Prolific Magdalena’s advice to developing authors is:
First and foremost, to turn up. That may sound trite, but like any other art/craft/skill, writers need to work at their craft. Inspiration hardly comes into it. If you aren't putting words on the paper, you aren't growing as a writer, no matter how bright you may be and no matter how much potential you have. You just have to get to work -- give yourself a real goal like pulling together a chapbook, writing a story for a particular deadline or competition, or even writing a novel, and then get on with it.

Secondly, a good writer is a good reader. It’s instantly apparently to me as a manuscript assessor when a writer hasn't read much in the area they are writing in. Being a good reader doesn’t necessarily make you a good writer, but if you don't read, you won’t have that all critical writer’s ear, where you know what works and what doesn’t, and you know what quality work sounds like. Good writers have to read a lot in whatever genre they want to work in. It not only expands your vocabulary, it expands your sense of what you can and might be able to do with language. It's key.

Although my website isn’t specifically related to my creative writing work as such, what it has done for me is to build a following of like-minded readers. In other words, I have a ready market of ideal readers who know me like a friend. In a way, this is ideal because people visit me because they share my enthusiasm, and therefore will very likely want to read the kind of book I write. I have 7,000 subscribers to my monthly newsletter and these are all heavy readers who will hopefully have similar tastes to me.

I also write and publish on other sites on the Internet quite a lot so I have a strong Google presence and think a reasonably good name recognition. Living in such a rural area of Australia, my market without the Internet would be small. Now it’s huge, so I see the Internet as critical. I think in future that multimedia, ebooks, audio books and network sites like myspace and Book Place will be increasingly important and interesting for writers and their careers.

Right now, I’m working on my second novel, Black Cow, about a seachange; The Good Life set in Double Bay Sydney and Tasmania, and I also want to pull together another full length poetry book. Then there’s that literary cookbook I want to finish up, a million more reviews, articles, and stories, a novel about my grandmother set in the Catskills during the 1940s, and hopefully a few interesting collaborations on the way. I'm not great at saying no, so anything can happen!

I’m also just starting a new radio show of my own at Blog Talk Radio.

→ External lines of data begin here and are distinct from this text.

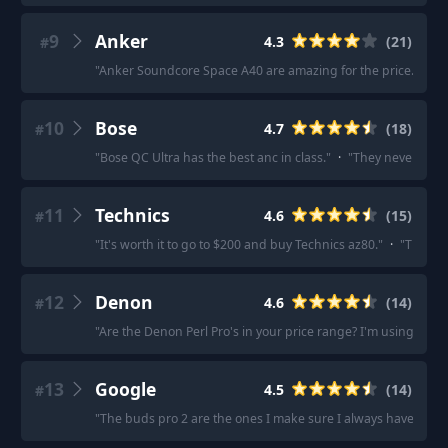
9
Anker
4.3
(
21
)
#
"
Anker Soundcore Space A40 are amazing for the price.
"
·
"
L
10
Bose
4.7
(
18
)
#
"
Bose QC Ultra has the best anc in class.
"
·
"
They never move
11
Technics
4.6
(
15
)
#
"
It's worth it to go to $200 and buy Technics az80.
"
·
"
The noi
12
Denon
4.6
(
14
)
#
"
Are the Denon Perl Pro's in your price range? I'm using the
13
Google
4.5
(
14
)
#
"
The buds pro 2 are the ones I make sure I always have in my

The Compulsive Reader radio show will feature reviews, author interviews, readings and book talk (kind of like an audio blog), and is going to be an extension of what we do at The Compulsive Reader. I’m looking forward to playing with multimedia a little.

I also do a lot of online and in-person networking (I’m a member of the Hunter Writers Group) and it helps to hear what others are doing and what does, and doesn’t work. I get to interview a lot of writers, which also helps but probably the biggest source of learning for me is in reading the best of what others are doing in my genres. I’m always reading poetry and fiction, and great writers tend to keep the synopses firing. They expand the limits of what’s possible. The more I read the more I realise just what words can do.